IGinX

IGinX Installation and Use Manual

[TOC]

IGinX is an open source polystore system. A polystore system provides an integrated data management service over a set of one or more potentially heterogeneous database/storage engines, serving heterogeneous workloads.

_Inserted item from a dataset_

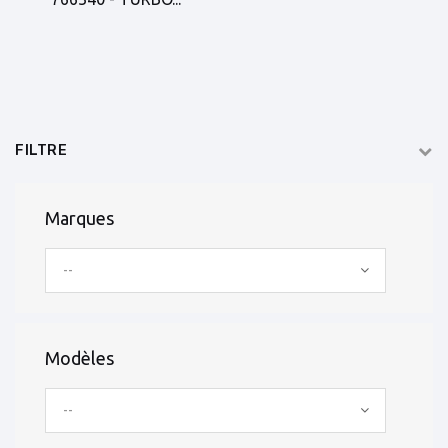
FILTRE
Marques
--
Modèles
--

Currently, IGinX directly supports big data service over relational database PostgreSQL, time series databases InfluxDB/IoTDB/TimescaleDB/OpenTSDB, and Parquet data files.

Download and Installation

IGinX provides you with two installation methods. You can refer to the following suggestions and choose either of them:

  1. Download the installation package from the official website. This is our recommended installation method, through which you will get a packaged executable binary file that can be used immediately.
  2. Compile with source code. If you need to modify code yourself, you can use this installation method.

Environmental Preparation

Java Installation

Since ZooKeeper, IGinX and IoTDB are all developed using Java, Java needs to be installed first. If a running environment of JDK >= 1.8 has been installed locally, skip this step entirely.

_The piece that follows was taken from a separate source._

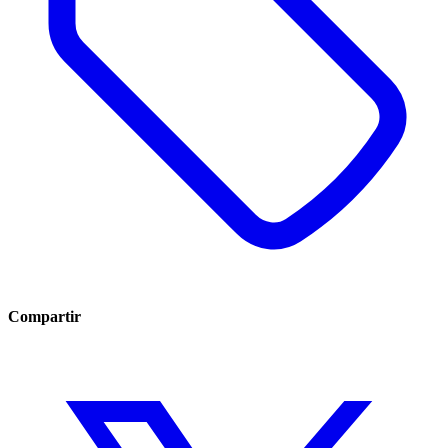
Compartir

  1. First, visit the official Java website to download the JDK package for your current system.
  2. Installation
$ cd ~/Downloads
$ tar -zxf jdk-8u181-linux-x64.gz # unzip files
$ mkdir /opt/jdk
$ mv jdk-1.8.0_181 /opt/jdk/
  1. Set the path

Edit the ~/.bashrc file and add the following two lines at the end of the file:

export JAVA_HOME = /usr/jdk/jdk-1.8.0_181
export PATH=$PATH:$JAVA_HOME/bin

Load the file with the changed configuration (into shell scripts):

$ source ~/.bashrc
  1. Use java -version to determine whether JDK installed successfully.
$ java -version
java version "1.8.0_181"
Java(TM) SE Runtime Environment (build 1.8.0_181-b13)
Java HotSpot(TM) 64-Bit Server VM (build 25.181-b13, mixed mode)

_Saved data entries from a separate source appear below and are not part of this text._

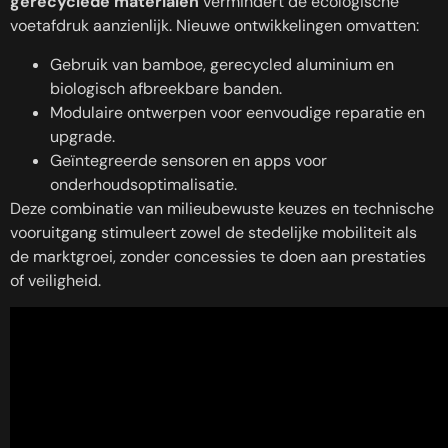
gerecyclede materialen
vermindert de ecologische
voetafdruk aanzienlijk. Nieuwe ontwikkelingen omvatten:
Gebruik van bamboe, gerecycled aluminium en
biologisch afbreekbare banden.
Modulaire ontwerpen voor eenvoudige reparatie en
upgrade.
Geïntegreerde sensoren en apps voor
onderhoudsoptimalisatie.
Deze combinatie van milieubewuste keuzes en technische
vooruitgang stimuleert zowel de stedelijke mobiliteit als
de marktgroei, zonder concessies te doen aan prestaties
of veiligheid.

If the words above are displayed, it means the installation was successful.

Maven Installation

Maven is a build automation tool used primarily to build and managa Java projects. If you need to compile from the source code, you also need to install a Maven environment >= 3.6. Otherwise, skip this step entirely.

This step has been added- before installing ZooKeeper, you may check that you have the installation of wget. It will save time.

  1. Visit the official websiteto download and unzip Maven
$ wget http://mirrors.hust.edu.cn/apache/maven/maven-3/3.3.9/binaries/apache-maven-3.3.9-bin.tar.gz
$ tar -xvf  apache-maven-3.3.9-bin.tar.gz
$ sudo mv -f apache-maven-3.3.9 /usr/local/
  1. Set the path

Edit the ~/.bashrc file and add the following two lines at the end of the file:

export MAVEN_HOME=/usr/local/apache-maven-3.3.9
export PATH=${PATH}:${MAVEN_HOME}/bin

Load the file with the changed configuration (into shell scripts):

$ source ~/.bashrc
  1. Type mvn -v to determine whether Maven installed successfully.
$ mvn -v
Apache Maven 3.6.1 (d66c9c0b3152b2e69ee9bac180bb8fcc8e6af555; 2019-04-05T03:00:29+08:00)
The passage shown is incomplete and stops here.